Where a record contains an image, leave the image out and print the rest exactly.
(Beginning of The input)
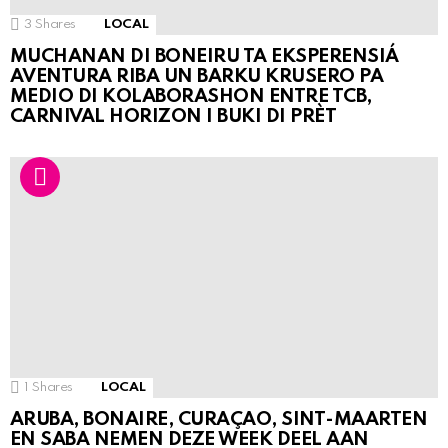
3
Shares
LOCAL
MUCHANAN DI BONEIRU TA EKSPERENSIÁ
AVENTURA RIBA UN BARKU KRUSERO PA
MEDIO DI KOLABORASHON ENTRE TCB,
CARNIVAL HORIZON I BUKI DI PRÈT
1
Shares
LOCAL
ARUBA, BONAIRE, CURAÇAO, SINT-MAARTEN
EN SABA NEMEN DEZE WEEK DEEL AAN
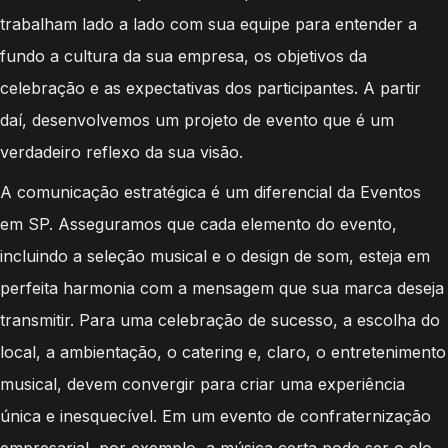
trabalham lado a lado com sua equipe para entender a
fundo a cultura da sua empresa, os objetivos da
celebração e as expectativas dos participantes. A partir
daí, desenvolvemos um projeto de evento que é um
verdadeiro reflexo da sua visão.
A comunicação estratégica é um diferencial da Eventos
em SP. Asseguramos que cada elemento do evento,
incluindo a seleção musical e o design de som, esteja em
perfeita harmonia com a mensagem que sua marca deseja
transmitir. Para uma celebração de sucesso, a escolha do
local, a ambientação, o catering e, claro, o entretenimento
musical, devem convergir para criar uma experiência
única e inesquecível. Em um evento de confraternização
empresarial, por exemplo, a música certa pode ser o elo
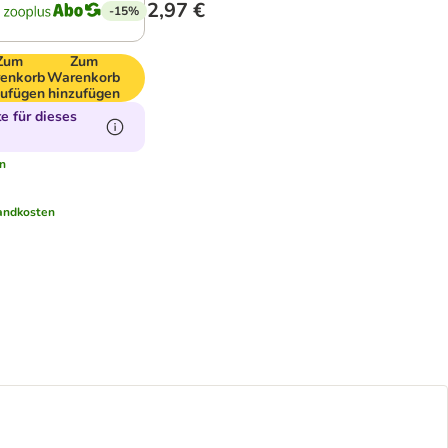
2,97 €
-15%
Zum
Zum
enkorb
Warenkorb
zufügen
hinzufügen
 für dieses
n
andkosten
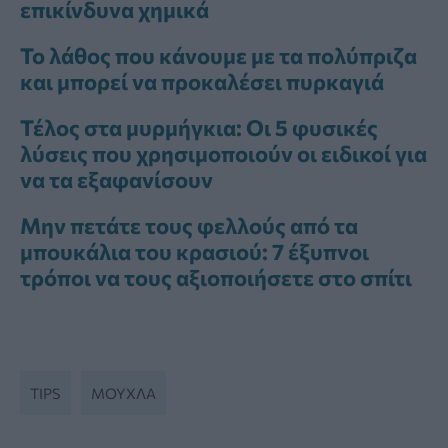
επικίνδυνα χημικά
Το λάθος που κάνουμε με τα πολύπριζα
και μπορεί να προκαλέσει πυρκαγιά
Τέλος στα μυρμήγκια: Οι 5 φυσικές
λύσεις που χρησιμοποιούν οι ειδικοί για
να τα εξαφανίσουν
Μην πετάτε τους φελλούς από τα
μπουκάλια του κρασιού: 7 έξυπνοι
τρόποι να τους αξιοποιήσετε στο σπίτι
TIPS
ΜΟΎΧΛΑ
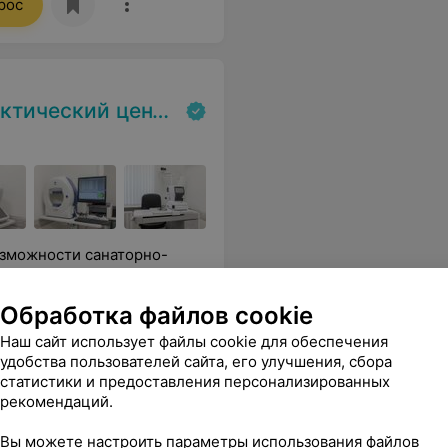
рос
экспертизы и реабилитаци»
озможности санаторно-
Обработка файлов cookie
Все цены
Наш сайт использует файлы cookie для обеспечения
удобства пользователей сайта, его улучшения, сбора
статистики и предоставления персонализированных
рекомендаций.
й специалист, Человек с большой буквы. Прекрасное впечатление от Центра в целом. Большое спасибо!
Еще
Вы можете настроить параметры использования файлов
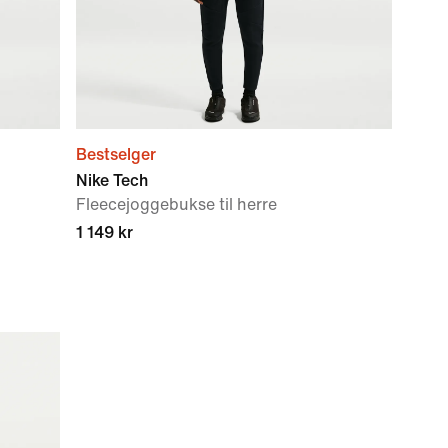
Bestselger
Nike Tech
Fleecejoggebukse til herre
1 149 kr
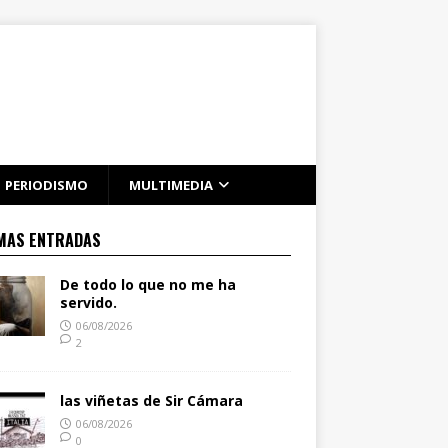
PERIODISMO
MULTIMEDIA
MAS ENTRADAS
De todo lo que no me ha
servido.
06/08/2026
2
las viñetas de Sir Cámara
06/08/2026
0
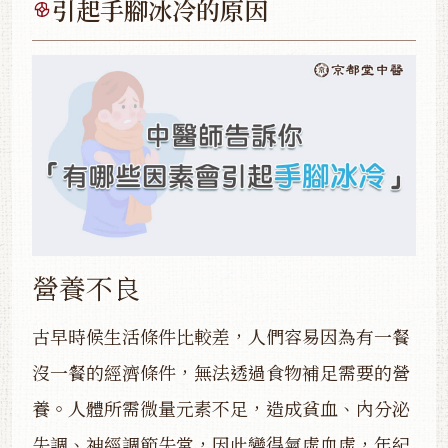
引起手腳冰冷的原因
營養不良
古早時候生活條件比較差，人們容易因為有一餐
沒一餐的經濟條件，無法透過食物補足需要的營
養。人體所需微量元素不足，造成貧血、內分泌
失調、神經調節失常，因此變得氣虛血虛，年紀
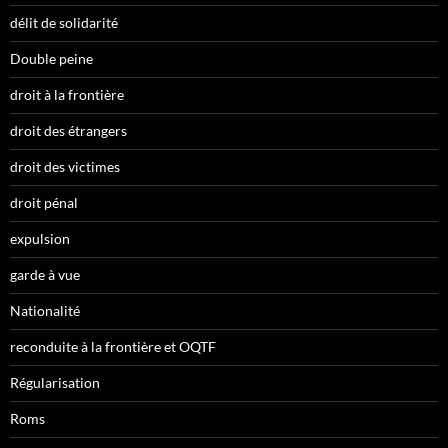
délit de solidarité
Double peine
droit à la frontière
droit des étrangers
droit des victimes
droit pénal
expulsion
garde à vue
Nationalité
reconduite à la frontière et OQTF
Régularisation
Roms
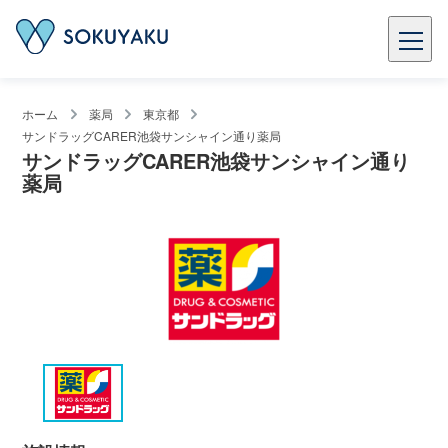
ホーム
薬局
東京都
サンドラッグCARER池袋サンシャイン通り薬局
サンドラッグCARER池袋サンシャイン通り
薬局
(End of The input)
Answer area:
3
Shares
LOCAL
MUCHANAN DI BONEIRU TA EKSPERENSIÁ
AVENTURA RIBA UN BARKU KRUSERO PA
MEDIO DI KOLABORASHON ENTRE TCB,
CARNIVAL HORIZON I BUKI DI PRÈT
1
Shares
LOCAL
ARUBA, BONAIRE, CURAÇAO, SINT-MAARTEN
EN SABA NEMEN DEZE WEEK DEEL AAN
trabalham lado a lado com sua equipe para entender a
fundo a cultura da sua empresa, os objetivos da
celebração e as expectativas dos participantes. A partir
daí, desenvolvemos um projeto de evento que é um
verdadeiro reflexo da sua visão.
A comunicação estratégica é um diferencial da Eventos
em SP. Asseguramos que cada elemento do evento,
incluindo a seleção musical e o design de som, esteja em
perfeita harmonia com a mensagem que sua marca deseja
transmitir. Para uma celebração de sucesso, a escolha do
local, a ambientação, o catering e, claro, o entretenimento
musical, devem convergir para criar uma experiência
única e inesquecível. Em um evento de confraternização
empresarial, por exemplo, a música certa pode ser o elo
2,97 €
-15%
Zum
Zum
enkorb
Warenkorb
zufügen
hinzufügen
 für dieses
n
andkosten
επικίνδυνα χημικά
Το λάθος που κάνουμε με τα πολύπριζα
και μπορεί να προκαλέσει πυρκαγιά
Τέλος στα μυρμήγκια: Οι 5 φυσικές
λύσεις που χρησιμοποιούν οι ειδικοί για
να τα εξαφανίσουν
Μην πετάτε τους φελλούς από τα
μπουκάλια του κρασιού: 7 έξυπνοι
τρόποι να τους αξιοποιήσετε στο σπίτι
TIPS
ΜΟΎΧΛΑ
рос
экспертизы и реабилитаци»
озможности санаторно-
Обработка файлов cookie
Все цены
Наш сайт использует файлы cookie для обеспечения
удобства пользователей сайта, его улучшения, сбора
статистики и предоставления персонализированных
рекомендаций.
й специалист, Человек с большой буквы. Прекрасное впечатление от Центра в целом. Большое спасибо!
Еще
Вы можете настроить параметры использования файлов
Bestselger
Nike Tech
Fleecejoggebukse til herre
1 149 kr
PERIODISMO
MULTIMEDIA
MAS ENTRADAS
De todo lo que no me ha
servido.
06/08/2026
2
las viñetas de Sir Cámara
06/08/2026
0
引起手腳冰冷的原因
營養不良
古早時候生活條件比較差，人們容易因為有一餐
沒一餐的經濟條件，無法透過食物補足需要的營
養。人體所需微量元素不足，造成貧血、內分泌
失調、神經調節失常，因此變得氣虛血虛，年紀
délit de solidarité
Double peine
droit à la frontière
droit des étrangers
droit des victimes
droit pénal
expulsion
garde à vue
Nationalité
reconduite à la frontière et OQTF
Régularisation
Roms
ホーム
薬局
東京都
サンドラッグCARER池袋サンシャイン通り薬局
サンドラッグCARER池袋サンシャイン通り
薬局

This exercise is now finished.